Hard Evidence

Front Cover
Ivy Books, 1994 - Fiction - 500 pages
What is the novel Hard Evidence like? ... Imagine combining, say, Elmore Leonard/Ross McDonald with Scott Turow/Philip Friedman and one begins to get a sense of the flavor, the local color - San Francisco, in this case - the courtroom authenticity and a narrative that is altogether original, fresh and surprising at a hundred twists and turns. Assistant D.A. Dismas Hardy opens the belly of a dying shark and discovers the severed hand of a man wearing a jade ring. When the rest of the body of a Silicon Valley billionaire washes up on a beach it becomes clear that he was shot to death by someone he knew. Hardy soon finds himself the prosecutor in San Francisco's biggest murder trial.

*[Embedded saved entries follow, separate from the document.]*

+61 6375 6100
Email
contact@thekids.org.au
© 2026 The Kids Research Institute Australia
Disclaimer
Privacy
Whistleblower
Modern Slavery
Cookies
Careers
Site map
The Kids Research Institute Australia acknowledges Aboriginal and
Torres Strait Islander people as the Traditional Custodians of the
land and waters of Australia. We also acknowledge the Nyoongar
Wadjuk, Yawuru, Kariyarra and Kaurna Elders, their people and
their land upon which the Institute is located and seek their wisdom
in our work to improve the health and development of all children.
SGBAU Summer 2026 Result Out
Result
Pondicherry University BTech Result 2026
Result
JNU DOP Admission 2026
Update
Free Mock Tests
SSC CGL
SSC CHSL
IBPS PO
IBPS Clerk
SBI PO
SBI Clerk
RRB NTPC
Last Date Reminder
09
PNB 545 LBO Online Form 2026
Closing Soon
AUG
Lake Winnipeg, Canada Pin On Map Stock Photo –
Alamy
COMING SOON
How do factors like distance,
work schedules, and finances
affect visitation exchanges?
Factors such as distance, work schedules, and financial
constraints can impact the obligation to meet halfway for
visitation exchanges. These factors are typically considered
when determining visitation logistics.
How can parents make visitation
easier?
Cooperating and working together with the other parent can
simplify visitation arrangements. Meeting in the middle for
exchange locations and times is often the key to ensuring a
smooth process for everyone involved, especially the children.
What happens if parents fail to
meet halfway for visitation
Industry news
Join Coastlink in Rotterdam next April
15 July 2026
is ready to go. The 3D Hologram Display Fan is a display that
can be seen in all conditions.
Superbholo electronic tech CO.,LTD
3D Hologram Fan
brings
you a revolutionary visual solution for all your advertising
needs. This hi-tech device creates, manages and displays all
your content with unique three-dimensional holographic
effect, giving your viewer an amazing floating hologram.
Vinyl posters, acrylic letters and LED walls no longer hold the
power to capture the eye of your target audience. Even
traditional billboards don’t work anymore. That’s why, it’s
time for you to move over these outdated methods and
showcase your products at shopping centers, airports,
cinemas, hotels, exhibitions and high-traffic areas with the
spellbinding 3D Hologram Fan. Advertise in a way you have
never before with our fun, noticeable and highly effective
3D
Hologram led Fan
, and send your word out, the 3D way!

The defendant is a Japanese call girl with a long list of prominent clients, including the victim. But office politics intervene and Hardy is demoted to assisting the ambitious D.A. who wants the case for its headlines. In a bizarre series of developments, the case has to be dropped and Hardy, whom the D.A. has set up to look like a loose cannon, is summarily fired. Suddenly a second suspect - a man Hardy knows, respects and admires - is charged with the same murder, and hires Hardy who is more familiar with the case than anyone, as defense counsel. Now all Hardy has to contend with is an uncooperative client, the victim's strange and seductive daughter, a prejudiced judge and a vengeful, hostile prosecutor. Within the microcosm of not one but two murder trials, the author creates a brilliant mosaic of character and conflict, a world of real people wrestling with issues of love and betrayal, ambition and selflessness, justice and retribution.

About the author (1994)

John Lescroart was born in Houston, Texas on January 14, 1948. He started writing as a student at the University of California-Berkeley, where he majored in English. Following college and a job with a telephone company, he traveled around Europe, singing folk and country-rock music. He won the 1978 Joseph Henry Jackson best novel award for under-35 California writers with the autobiographical novel Sunburn. While helping his wife raise their two children and working in legal, bartending, musician, and social service positions, he still found the time to write numerous novels. His novels include the Dismas Hardy Series, Son of Holmes, Rasputin's Revenge, A Certain Justice, Guilt, The Hunt Club, The Suspect, Sunburn, Treasure Hunt, Damage, and The Hunter. He made The New York Times Best Seller List iwith his title's The Ophelia Cut,The Keeper, The Fall, and The Rule of Law.